À bord de l’Abraham Lincoln, le bateau imaginé par Jules Verne dans Vingt mille lieues sous les mers, on découvrait sur le pont le personnage silencieux de Ned Land, présent comme une ombre pendant tout le roman tandis que le lecteur plonge, en suivant le Nautilus, aux profondeurs de l’âme humaine. Ce Ned Land était un fameux harponneur, un colosse calme, un géant originaire du Québec, nous dit Jules Verne. L’écrivain n’ignorait pas, lui, ce que nous avons oublié depuis de la mémoire des eaux, à savoir qu’au pays du Québec, il y eut de fameux baleiniers. Ces pêcheurs se trouvaient pour ainsi dire dans la lignée de ces aventuriers racontés par Herman Melville, dans l’immense Moby Dick.

L’hameçon de l’avenir qu’on nous a dessiné apparaît parfois impossible à avaler. Dans l’entre-deux-guerres, le Dr Louis Cuisinier, un des pionniers de l’aviation au Québec, avait été invité à chasser du haut des airs le marsouin dans les eaux du Saint-Laurent. De si haut, il n’était guère question de distinguer avec précision les différentes espèces de cétacés. Toutes pouvaient donc y passer, sans quartier.

Vêtu de beaux habits bien taillés, les pieds dans des chaussures de cuir vernies nanties de guêtres pour ne pas les salir, le Dr Cuisinier avait organisé des bombardements du fleuve avec des aviateurs du champ du Bois Gomin, la piste d’atterrissage alors située sur le plateau de Sainte-Foy. Armés de quantité de bombes aux allures de tourelles crénelées de château, ces chevaliers du vent procédèrent, du haut des airs, à la destruction des dos blancs à fleur d’eau.

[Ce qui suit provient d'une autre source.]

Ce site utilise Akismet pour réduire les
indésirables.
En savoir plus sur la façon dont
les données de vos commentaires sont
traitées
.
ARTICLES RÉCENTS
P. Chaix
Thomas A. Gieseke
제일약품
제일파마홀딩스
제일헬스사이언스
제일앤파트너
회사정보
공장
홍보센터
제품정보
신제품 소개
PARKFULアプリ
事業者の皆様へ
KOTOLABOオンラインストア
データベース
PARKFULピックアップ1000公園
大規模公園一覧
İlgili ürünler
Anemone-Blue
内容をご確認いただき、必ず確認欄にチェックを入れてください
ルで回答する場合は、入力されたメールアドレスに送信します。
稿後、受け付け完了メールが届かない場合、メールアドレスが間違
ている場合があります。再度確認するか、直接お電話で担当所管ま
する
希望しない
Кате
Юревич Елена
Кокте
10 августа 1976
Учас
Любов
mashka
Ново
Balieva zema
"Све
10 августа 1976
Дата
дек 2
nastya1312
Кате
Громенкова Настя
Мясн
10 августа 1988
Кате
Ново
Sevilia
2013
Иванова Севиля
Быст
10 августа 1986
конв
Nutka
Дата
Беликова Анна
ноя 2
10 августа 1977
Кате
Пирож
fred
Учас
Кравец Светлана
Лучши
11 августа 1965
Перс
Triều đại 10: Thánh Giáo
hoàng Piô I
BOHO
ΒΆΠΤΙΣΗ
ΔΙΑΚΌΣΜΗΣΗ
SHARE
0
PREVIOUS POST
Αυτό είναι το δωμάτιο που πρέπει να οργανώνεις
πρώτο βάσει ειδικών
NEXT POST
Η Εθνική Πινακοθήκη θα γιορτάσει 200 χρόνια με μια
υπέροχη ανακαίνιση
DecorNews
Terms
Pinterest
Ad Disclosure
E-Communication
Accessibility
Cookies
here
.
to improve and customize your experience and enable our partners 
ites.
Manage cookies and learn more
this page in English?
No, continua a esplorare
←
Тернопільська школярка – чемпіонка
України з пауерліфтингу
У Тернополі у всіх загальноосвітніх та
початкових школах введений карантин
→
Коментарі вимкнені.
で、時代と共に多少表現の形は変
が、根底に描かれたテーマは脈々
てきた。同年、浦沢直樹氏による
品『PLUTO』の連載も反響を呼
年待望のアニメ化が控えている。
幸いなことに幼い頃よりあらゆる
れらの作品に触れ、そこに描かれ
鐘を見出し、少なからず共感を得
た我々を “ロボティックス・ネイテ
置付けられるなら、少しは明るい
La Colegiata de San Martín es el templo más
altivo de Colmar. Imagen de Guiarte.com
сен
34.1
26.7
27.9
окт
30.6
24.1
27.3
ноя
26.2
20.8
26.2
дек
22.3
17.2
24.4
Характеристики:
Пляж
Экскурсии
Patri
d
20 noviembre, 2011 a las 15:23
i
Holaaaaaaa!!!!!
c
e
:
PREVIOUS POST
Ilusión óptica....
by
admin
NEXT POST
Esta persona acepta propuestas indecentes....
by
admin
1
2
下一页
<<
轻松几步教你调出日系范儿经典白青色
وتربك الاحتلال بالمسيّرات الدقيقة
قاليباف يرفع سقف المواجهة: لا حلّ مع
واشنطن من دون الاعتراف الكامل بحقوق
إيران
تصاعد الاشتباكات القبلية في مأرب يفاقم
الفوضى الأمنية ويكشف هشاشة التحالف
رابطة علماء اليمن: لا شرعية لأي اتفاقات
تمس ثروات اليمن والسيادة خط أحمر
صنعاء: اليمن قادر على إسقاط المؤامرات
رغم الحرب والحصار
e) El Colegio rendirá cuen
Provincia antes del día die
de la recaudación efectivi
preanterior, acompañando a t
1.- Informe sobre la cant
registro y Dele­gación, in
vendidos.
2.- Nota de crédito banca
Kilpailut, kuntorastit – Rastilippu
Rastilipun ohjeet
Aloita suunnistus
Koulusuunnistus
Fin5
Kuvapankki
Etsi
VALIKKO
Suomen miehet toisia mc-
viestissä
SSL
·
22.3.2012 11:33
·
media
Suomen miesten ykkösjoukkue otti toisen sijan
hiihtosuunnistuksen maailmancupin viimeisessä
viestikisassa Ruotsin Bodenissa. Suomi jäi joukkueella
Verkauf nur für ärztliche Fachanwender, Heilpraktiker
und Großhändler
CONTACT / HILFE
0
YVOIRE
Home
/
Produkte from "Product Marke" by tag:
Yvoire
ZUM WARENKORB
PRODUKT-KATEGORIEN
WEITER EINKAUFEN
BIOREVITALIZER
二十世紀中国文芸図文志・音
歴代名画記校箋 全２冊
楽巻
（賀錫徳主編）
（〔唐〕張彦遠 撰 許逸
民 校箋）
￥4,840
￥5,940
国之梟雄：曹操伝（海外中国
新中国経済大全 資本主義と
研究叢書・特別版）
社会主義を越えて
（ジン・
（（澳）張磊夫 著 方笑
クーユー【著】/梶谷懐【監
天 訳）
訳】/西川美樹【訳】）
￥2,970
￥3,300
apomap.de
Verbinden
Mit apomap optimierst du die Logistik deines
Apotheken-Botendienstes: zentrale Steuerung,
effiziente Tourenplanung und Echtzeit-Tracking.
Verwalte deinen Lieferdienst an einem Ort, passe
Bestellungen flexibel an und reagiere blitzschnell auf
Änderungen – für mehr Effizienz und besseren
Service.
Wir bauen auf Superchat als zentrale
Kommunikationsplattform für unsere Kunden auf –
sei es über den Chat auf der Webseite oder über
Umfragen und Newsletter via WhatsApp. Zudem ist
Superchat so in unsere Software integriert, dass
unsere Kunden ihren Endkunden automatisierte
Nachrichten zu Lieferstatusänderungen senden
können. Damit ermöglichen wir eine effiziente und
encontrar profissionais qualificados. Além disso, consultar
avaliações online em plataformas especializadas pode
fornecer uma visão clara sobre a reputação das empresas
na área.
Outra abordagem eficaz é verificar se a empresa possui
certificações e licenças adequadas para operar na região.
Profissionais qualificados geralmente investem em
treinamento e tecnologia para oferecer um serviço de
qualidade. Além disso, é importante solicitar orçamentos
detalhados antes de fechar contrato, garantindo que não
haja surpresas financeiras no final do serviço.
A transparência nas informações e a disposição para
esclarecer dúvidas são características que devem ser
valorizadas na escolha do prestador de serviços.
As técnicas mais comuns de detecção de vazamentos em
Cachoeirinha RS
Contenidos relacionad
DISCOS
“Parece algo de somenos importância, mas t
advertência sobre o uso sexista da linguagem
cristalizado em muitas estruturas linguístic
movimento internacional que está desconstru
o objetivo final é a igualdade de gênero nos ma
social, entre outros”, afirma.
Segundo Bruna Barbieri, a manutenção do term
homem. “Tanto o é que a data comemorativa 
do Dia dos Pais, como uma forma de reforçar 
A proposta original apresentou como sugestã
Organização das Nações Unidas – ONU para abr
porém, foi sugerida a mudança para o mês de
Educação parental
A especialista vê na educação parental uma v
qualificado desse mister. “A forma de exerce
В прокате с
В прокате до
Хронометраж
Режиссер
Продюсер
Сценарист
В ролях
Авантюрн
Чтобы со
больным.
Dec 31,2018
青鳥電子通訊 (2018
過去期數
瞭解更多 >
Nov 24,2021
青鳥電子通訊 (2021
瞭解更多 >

La boucherie avait reçu la bénédiction du gouvernement très provincial.

Aux cétacés, le gouvernement reprochait de mettre en péril l’économie. Les cétacés, disait-on, dévoraient trop de poissons. Ils étaient donc coupables, par leur existence même, de réduire les stocks de morues.

  

Combien de cétacés ces bombardiers improvisés tuèrent-ils avant que quelqu’un ne s’avise d’observer que leurs estomacs ne contenaient pas de morues ? Le coupable était à chercher ailleurs, en l’occurrence dans le regard même de ceux qui se refusaient à reconnaître les effets de la surpêche et de la pollution des eaux, gardant à la bouche cet hameçon d’un avenir tordu auquel ils restaient accrochés.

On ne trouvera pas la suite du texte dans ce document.